**Assigned task**
The required answer is the count of lines in the records that contain "horária", with no other text.

[[ Source material, beginning ]]

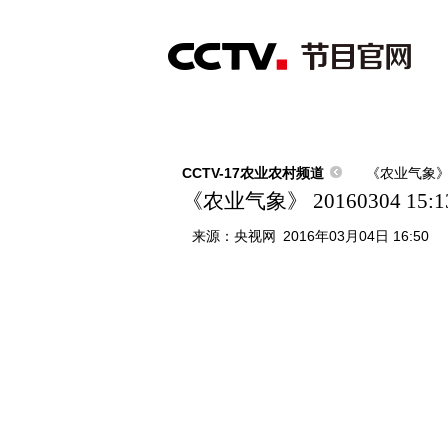
首页
直播
节目单
综合
新闻
财经
综艺
中文国际
体
CCTV-17农业农村频道
《农业气象
《农业气象》 20160304 15:1
来源：
央视网
2016年03月04日 16:50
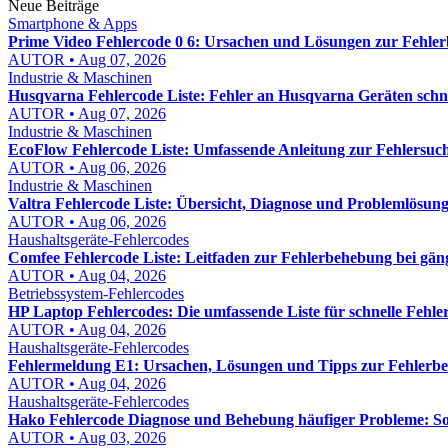
Neue Beiträge
Smartphone & Apps
Prime Video Fehlercode 0 6: Ursachen und Lösungen zur Fehle
AUTOR • Aug 07, 2026
Industrie & Maschinen
Husqvarna Fehlercode Liste: Fehler an Husqvarna Geräten schn
AUTOR • Aug 07, 2026
Industrie & Maschinen
EcoFlow Fehlercode Liste: Umfassende Anleitung zur Fehlersuch
AUTOR • Aug 06, 2026
Industrie & Maschinen
Valtra Fehlercode Liste: Übersicht, Diagnose und Problemlösung
AUTOR • Aug 06, 2026
Haushaltsgeräte-Fehlercodes
Comfee Fehlercode Liste: Leitfaden zur Fehlerbehebung bei gä
AUTOR • Aug 04, 2026
Betriebssystem-Fehlercodes
HP Laptop Fehlercodes: Die umfassende Liste für schnelle Fehl
AUTOR • Aug 04, 2026
Haushaltsgeräte-Fehlercodes
Fehlermeldung E1: Ursachen, Lösungen und Tipps zur Fehlerb
AUTOR • Aug 04, 2026
Haushaltsgeräte-Fehlercodes
Hako Fehlercode Diagnose und Behebung häufiger Probleme: So f
AUTOR • Aug 03, 2026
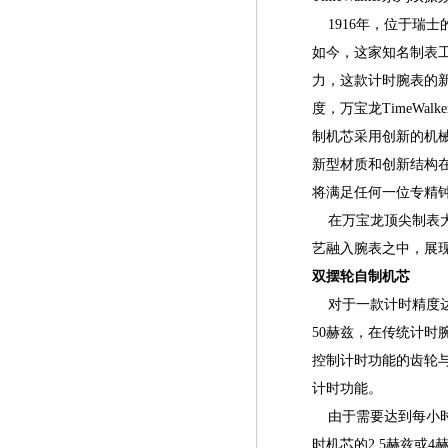
1916年，位于瑞士的
如今，这家知名制表工
力，这款计时腕表的
度，万宝龙TimeWal
制机芯采用创新的机械
新型材质和创新结构
将满足任何一位专精
在万宝龙顶尖制表大师
艺融入腕表之中，展
双摆轮自制机芯
对于一款计时精度达到
50赫兹，在传统计
控制计时功能的齿轮
计时功能。
由于需要达到每小时36
时机芯的2.5赫兹或4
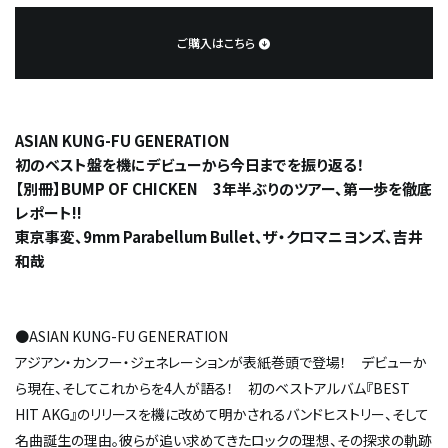
ご購入はこちら
ASIAN KUNG-FU GENERATION
初のベスト盤を機にデビューから今日までを振り返る！
【別冊】BUMP OF CHICKEN 3年半ぶりのツアー、第一歩を徹底
レポート!!
東京事変、9mm Parabellum Bullet、ザ・クロマニヨンズ、吉井
和哉
●ASIAN KUNG-FU GENERATION
アジアン・カンフー・ジェネレーションが表紙巻頭で登場！ デビューか
ら現在、そしてこれからを4人が語る！ 初のベストアルバム『BEST
HIT AKG』のリリースを機に改めて明かされるバンドヒストリー、そして
名曲誕生の理由。彼らが追い求めてきたロックの理想、その探求の軌跡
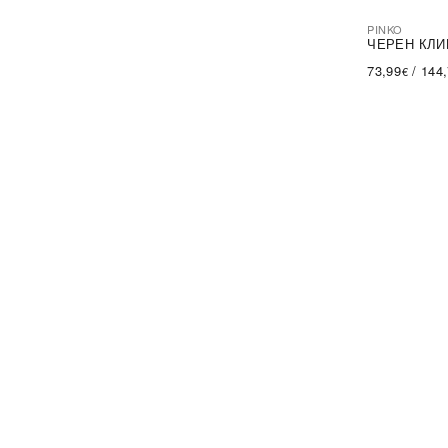
PINKO
-44%
SA
ЧЕРЕН КЛИ
73,99
/
144
€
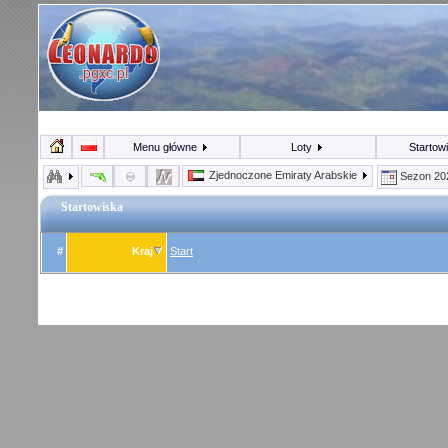
Menu główne
Loty
Startow
Zjednoczone Emiraty Arabskie
Sezon 2
Startowiska
#
Kraj
Start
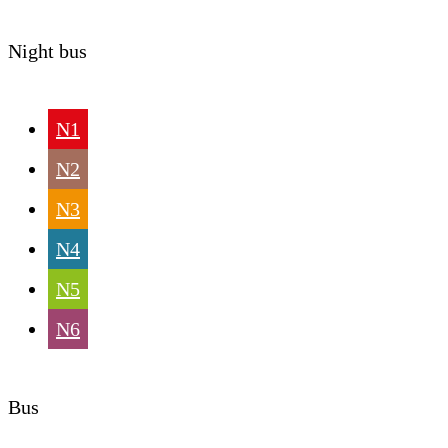
Night bus
N1
N2
N3
N4
N5
N6
Bus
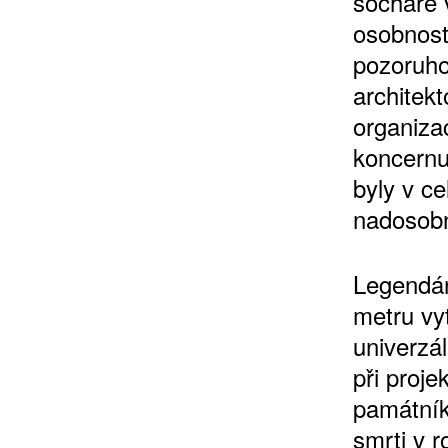
sochaře v
osobností
pozoruho
architek
organiza
koncernu,
byly v c
ZÍSKEJTE
nadosobn
ROČNÍ PŘEDPL
Legendár
metru vy
ZA 1100 KČ
univerzál
při proje
památník
smrti v 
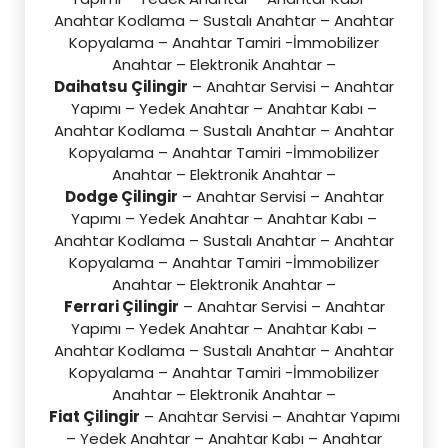
Anahtar Kodlama – Sustalı Anahtar – Anahtar
Kopyalama – Anahtar Tamiri -İmmobilizer
Anahtar – Elektronik Anahtar –
Daihatsu Çilingir
– Anahtar Servisi – Anahtar
Yapımı – Yedek Anahtar – Anahtar Kabı –
Anahtar Kodlama – Sustalı Anahtar – Anahtar
Kopyalama – Anahtar Tamiri -İmmobilizer
Anahtar – Elektronik Anahtar –
Dodge Çilingir
– Anahtar Servisi – Anahtar
Yapımı – Yedek Anahtar – Anahtar Kabı –
Anahtar Kodlama – Sustalı Anahtar – Anahtar
Kopyalama – Anahtar Tamiri -İmmobilizer
Anahtar – Elektronik Anahtar –
Ferrari Çilingir
– Anahtar Servisi – Anahtar
Yapımı – Yedek Anahtar – Anahtar Kabı –
Anahtar Kodlama – Sustalı Anahtar – Anahtar
Kopyalama – Anahtar Tamiri -İmmobilizer
Anahtar – Elektronik Anahtar –
Fiat Çilingir
– Anahtar Servisi – Anahtar Yapımı
– Yedek Anahtar – Anahtar Kabı – Anahtar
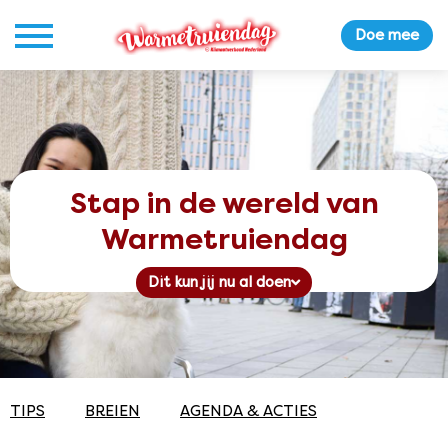
Doe mee
Stap in de wereld van
Warmetruiendag
Dit kun jij nu al doen
TIPS
BREIEN
AGENDA & ACTIES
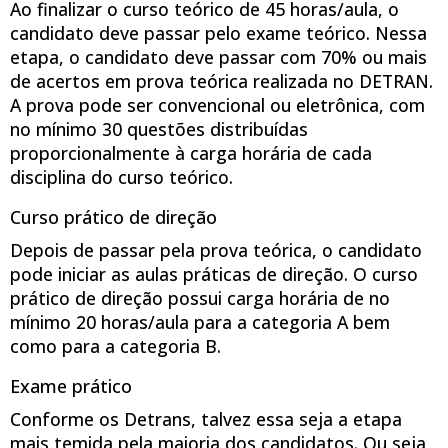
Ao finalizar o curso teórico de 45 horas/aula, o
candidato deve passar pelo exame teórico. Nessa
etapa, o candidato deve passar com 70% ou mais
de acertos em prova teórica realizada no DETRAN.
A prova pode ser convencional ou eletrônica, com
no mínimo 30 questões distribuídas
proporcionalmente à carga horária de cada
disciplina do curso teórico.
Curso prático de direção
Depois de passar pela prova teórica, o candidato
pode iniciar as aulas práticas de direção. O curso
prático de direção possui carga horária de no
mínimo 20 horas/aula para a categoria A bem
como para a categoria B.
Exame prático
Conforme os Detrans, talvez essa seja a etapa
mais temida pela maioria dos candidatos. Ou seja,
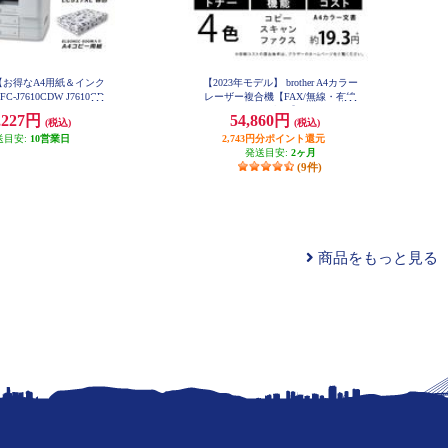
【お得なA4用紙＆インク
【2023年モデル】 brother A4カラー
-J7610CDW J7610CD
レーザー複合機【FAX/無線・有線
-INKA4-ESET
LAN/ADF/両面印刷】 MFC-L3780
,227円
54,860円
(税込)
(税込)
CDW
送目安:
10営業日
2,743円分ポイント還元
発送目安:
2ヶ月
(9件)
商品をもっと見る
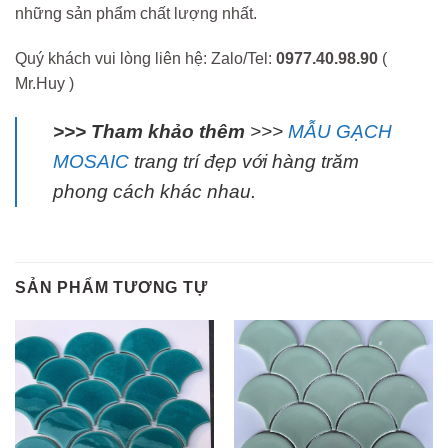
những sản phẩm chất lượng nhất.
Quý khách vui lòng liên hệ: Zalo/Tel:
0977.40.98.90
(
Mr.Huy )
>>> Tham khảo thêm
>>>
MẪU GẠCH
MOSAIC
trang trí đẹp với hàng trăm
phong cách khác nhau.
SẢN PHẨM TƯƠNG TỰ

[[ Source material, end ]]

**Task answer**
2